The Goose & The Garbage Truck

I heard a goose during my morning meditation today.
Her warm slow honking carried to me across the suburban distance. She was intermittently accompanied by a piercing power-saw from the neighbour’s yard.

Eventually the rainbow lorikeets joined in, then the garbage truck, and I wondered how I got so lucky to live in a place where strangers come to collect my rubbish, unbidden.

All these comings and goings of the world mingled with my own nearly-silent heartbeat.

This is the symphony of 7am on the summer solstice.

The word sol-stice literally means ‘the stopping of the sun’. Because it seems to pause (perhaps for a deep breath) before changing direction.

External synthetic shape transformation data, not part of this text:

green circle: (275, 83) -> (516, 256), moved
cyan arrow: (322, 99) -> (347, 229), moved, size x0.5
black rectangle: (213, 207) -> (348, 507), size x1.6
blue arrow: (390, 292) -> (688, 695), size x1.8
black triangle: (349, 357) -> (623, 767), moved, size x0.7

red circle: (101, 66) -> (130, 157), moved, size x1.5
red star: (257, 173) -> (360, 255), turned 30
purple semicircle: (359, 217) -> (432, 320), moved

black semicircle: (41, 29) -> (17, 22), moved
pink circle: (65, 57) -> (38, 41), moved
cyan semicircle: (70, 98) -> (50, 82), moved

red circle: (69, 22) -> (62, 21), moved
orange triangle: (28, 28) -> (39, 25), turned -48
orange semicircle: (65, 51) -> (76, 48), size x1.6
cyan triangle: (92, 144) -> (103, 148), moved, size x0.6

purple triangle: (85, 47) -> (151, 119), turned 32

But of course, WE are the ones who change direction. 

And I was so busy worrying about the evening news that I almost didn’t notice this remarkable marker between the longest day, and our passage back towards the season of more starlight.

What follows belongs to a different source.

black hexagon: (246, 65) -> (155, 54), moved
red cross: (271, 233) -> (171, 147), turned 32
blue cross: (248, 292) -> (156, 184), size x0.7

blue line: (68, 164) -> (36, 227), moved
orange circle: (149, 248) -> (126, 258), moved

Despite the beginning of our celestial dimmer switch, today I try to remind myself that the light of our local star is always still there. Regardless of which direction I’m facing. And I try harder to resist the temptation of getting swept onto a trajectory of inner darkness. 

Imminently, we will enter a phase of “holidays”, originally meaning ‘holy-days’. And what could be more holy than this great turning of the spheres?

In my moments of clearest perspective, I am wonderstruck by the forces that keep all these circles spinning around me, while I spin myself around on them. 

On these coming holy-days, may the sunlight remind you how mysterious and beautiful the rhythms we live by are. So that you can somehow hold the inevitable comings and goings of everything with lightness, and love.

And may the goose and the garbage truck teach you too, how to tune into the orchestra of the universe as it plays out the grand symphony of our lives.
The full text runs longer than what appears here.